### Requirement
Search the entries below for "will", and copy each line where it appears.

Saved entries

___

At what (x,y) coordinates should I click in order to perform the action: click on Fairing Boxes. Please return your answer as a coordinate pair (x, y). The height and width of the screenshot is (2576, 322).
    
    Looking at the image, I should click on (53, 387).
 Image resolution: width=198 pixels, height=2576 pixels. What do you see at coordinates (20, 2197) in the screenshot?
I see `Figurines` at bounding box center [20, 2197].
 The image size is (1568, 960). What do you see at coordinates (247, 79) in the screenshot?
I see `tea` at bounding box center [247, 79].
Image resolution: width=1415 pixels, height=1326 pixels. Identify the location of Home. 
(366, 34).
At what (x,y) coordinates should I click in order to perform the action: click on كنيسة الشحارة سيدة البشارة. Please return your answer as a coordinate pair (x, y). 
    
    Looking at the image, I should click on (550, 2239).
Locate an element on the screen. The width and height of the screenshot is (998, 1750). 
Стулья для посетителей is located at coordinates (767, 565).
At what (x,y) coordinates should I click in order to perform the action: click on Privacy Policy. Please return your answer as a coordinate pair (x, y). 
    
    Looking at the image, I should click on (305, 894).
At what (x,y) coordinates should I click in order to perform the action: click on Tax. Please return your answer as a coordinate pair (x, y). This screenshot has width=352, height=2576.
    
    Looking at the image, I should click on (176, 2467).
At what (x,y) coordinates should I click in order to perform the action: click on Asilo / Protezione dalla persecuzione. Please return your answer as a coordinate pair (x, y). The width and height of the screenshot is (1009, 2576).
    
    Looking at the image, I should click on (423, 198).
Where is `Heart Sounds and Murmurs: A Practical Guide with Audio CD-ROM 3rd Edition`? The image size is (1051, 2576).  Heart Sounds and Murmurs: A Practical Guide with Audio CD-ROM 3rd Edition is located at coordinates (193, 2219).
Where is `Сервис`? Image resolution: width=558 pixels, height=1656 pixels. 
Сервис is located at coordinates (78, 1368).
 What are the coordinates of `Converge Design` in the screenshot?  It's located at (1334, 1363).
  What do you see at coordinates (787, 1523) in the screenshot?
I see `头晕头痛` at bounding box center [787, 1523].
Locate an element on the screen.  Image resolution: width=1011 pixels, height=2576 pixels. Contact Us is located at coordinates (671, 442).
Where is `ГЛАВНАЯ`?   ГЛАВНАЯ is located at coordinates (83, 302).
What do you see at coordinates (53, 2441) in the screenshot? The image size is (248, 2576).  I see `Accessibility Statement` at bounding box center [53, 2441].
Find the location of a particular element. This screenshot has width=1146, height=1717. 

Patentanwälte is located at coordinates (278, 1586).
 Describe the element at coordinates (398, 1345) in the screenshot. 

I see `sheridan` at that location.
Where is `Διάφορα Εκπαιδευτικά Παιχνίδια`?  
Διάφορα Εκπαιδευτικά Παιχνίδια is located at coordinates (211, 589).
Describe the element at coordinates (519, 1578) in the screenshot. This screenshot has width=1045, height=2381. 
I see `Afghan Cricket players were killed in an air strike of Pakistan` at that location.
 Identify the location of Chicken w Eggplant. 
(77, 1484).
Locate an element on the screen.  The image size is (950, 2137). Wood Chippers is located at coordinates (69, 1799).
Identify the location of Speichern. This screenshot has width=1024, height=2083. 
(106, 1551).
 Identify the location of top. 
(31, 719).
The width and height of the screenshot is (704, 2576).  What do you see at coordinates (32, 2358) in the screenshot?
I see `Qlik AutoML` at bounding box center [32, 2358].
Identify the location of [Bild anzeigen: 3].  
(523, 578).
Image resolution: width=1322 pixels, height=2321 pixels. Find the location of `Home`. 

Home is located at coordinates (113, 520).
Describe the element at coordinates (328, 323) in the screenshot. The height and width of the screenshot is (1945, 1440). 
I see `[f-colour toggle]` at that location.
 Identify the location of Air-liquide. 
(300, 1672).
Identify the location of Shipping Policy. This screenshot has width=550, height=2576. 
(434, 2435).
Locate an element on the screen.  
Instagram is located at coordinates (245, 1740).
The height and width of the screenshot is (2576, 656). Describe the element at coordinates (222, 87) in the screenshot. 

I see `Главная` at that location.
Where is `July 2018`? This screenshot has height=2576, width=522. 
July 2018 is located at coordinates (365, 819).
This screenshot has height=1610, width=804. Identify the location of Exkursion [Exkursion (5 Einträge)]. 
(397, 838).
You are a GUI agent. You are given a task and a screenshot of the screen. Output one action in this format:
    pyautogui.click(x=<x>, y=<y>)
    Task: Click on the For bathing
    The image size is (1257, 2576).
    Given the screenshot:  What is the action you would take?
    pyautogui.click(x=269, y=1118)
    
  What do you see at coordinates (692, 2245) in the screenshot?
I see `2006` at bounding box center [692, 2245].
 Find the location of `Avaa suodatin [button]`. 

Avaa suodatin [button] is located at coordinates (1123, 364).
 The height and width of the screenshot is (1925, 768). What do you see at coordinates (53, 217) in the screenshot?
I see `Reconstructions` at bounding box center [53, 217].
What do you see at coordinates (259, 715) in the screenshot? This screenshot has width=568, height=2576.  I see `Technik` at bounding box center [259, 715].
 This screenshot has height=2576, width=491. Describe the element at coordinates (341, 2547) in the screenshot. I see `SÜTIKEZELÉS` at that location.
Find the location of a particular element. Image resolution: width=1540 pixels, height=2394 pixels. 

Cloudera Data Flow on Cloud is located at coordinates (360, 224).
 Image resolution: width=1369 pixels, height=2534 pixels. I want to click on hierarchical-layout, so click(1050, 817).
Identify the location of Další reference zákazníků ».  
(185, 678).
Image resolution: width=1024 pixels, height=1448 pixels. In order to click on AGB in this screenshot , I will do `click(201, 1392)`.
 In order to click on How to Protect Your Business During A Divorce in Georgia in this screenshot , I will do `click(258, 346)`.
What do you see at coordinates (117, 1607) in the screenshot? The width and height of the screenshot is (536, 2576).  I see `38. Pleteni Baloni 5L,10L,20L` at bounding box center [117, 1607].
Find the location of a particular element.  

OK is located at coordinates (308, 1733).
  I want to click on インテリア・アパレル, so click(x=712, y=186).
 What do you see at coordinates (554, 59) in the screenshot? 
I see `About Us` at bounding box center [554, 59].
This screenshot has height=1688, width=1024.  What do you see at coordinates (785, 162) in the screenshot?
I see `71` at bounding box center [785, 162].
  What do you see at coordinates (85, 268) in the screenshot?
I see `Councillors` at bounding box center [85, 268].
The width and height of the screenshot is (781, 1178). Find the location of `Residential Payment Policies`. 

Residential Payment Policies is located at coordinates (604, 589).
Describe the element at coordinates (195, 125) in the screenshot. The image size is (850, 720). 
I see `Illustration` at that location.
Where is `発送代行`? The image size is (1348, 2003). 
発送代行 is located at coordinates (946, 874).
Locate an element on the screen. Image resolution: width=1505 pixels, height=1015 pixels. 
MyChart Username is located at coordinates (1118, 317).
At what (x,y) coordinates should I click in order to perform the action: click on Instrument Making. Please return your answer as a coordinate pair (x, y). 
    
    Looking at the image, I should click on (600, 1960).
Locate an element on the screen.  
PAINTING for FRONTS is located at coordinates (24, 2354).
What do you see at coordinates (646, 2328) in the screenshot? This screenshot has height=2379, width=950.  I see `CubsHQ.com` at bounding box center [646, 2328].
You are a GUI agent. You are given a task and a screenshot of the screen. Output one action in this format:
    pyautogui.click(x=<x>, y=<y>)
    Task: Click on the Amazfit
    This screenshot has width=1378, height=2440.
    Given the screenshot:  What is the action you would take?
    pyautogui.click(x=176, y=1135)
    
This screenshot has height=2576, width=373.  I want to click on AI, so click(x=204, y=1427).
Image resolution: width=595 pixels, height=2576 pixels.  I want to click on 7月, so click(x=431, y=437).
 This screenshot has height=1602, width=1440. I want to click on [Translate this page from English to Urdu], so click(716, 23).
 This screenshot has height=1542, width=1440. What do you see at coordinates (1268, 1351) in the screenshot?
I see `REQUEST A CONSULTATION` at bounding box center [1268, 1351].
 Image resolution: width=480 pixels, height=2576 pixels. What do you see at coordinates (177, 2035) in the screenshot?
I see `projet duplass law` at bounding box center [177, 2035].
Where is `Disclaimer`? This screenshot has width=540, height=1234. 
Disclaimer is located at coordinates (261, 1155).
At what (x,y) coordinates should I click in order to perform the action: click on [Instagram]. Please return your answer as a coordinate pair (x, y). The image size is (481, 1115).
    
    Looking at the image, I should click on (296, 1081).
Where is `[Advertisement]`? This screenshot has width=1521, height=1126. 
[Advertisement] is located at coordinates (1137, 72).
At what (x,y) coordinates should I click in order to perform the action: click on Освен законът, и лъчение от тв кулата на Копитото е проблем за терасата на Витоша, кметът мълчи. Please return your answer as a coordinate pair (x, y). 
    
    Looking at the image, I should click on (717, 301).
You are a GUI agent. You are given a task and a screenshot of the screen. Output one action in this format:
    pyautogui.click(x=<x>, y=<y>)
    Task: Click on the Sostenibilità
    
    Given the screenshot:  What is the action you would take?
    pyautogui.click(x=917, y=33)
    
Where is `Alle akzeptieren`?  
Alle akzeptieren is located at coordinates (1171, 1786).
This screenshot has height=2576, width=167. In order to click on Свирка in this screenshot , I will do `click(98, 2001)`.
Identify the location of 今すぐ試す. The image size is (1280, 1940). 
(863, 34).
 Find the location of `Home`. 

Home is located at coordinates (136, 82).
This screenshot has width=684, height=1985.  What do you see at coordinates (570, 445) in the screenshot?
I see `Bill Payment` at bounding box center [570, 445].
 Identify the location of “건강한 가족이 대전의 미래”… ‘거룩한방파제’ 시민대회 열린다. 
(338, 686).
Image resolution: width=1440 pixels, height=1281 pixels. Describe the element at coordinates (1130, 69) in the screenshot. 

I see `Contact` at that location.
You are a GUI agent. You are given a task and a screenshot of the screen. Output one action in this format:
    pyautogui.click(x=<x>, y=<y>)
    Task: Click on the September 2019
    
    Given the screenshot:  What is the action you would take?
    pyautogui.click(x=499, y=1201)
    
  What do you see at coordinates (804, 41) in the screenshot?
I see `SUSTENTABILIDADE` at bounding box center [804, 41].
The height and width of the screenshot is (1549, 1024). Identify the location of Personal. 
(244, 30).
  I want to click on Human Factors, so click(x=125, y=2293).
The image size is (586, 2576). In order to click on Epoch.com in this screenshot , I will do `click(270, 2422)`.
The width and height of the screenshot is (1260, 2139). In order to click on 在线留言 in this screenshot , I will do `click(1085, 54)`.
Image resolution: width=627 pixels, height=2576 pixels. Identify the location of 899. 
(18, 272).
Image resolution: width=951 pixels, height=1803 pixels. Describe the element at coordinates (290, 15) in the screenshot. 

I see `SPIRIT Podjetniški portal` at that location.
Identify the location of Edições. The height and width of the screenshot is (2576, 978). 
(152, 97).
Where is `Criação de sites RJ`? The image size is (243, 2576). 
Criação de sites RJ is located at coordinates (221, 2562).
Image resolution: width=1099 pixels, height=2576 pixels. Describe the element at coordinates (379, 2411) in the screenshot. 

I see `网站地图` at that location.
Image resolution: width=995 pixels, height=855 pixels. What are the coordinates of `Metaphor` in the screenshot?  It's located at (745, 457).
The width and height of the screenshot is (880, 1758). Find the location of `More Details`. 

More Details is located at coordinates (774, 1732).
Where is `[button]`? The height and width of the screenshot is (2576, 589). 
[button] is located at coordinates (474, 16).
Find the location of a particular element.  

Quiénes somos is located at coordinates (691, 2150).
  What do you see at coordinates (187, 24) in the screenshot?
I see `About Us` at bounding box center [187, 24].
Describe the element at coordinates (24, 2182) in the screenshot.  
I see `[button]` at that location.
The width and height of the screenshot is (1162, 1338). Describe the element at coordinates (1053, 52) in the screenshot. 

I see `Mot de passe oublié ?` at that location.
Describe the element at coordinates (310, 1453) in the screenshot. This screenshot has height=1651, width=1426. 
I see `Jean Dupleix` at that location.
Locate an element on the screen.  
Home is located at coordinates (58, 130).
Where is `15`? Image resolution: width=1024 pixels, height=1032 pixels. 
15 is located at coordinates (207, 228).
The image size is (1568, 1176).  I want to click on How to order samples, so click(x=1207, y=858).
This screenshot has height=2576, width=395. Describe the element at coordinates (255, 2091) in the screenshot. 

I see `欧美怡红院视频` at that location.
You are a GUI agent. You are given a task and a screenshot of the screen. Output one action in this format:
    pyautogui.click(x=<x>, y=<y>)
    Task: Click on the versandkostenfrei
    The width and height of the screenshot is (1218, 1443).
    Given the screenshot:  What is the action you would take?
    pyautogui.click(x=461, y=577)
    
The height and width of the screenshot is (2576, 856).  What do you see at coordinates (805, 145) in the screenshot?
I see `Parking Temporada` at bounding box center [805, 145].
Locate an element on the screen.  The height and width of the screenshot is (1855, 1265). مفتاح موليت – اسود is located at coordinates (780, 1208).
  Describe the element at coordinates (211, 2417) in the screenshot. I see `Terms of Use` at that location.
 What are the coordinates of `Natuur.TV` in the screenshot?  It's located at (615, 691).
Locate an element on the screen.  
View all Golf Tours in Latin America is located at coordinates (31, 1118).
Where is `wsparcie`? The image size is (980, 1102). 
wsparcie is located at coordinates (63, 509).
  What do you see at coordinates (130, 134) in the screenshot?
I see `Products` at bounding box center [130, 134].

___

### Expected answer
Image resolution: width=1024 pixels, height=1448 pixels. In order to click on AGB in this screenshot , I will do `click(201, 1392)`.
 In order to click on How to Protect Your Business During A Divorce in Georgia in this screenshot , I will do `click(258, 346)`.
This screenshot has height=2576, width=167. In order to click on Свирка in this screenshot , I will do `click(98, 2001)`.
The image size is (586, 2576). In order to click on Epoch.com in this screenshot , I will do `click(270, 2422)`.
The width and height of the screenshot is (1260, 2139). In order to click on 在线留言 in this screenshot , I will do `click(1085, 54)`.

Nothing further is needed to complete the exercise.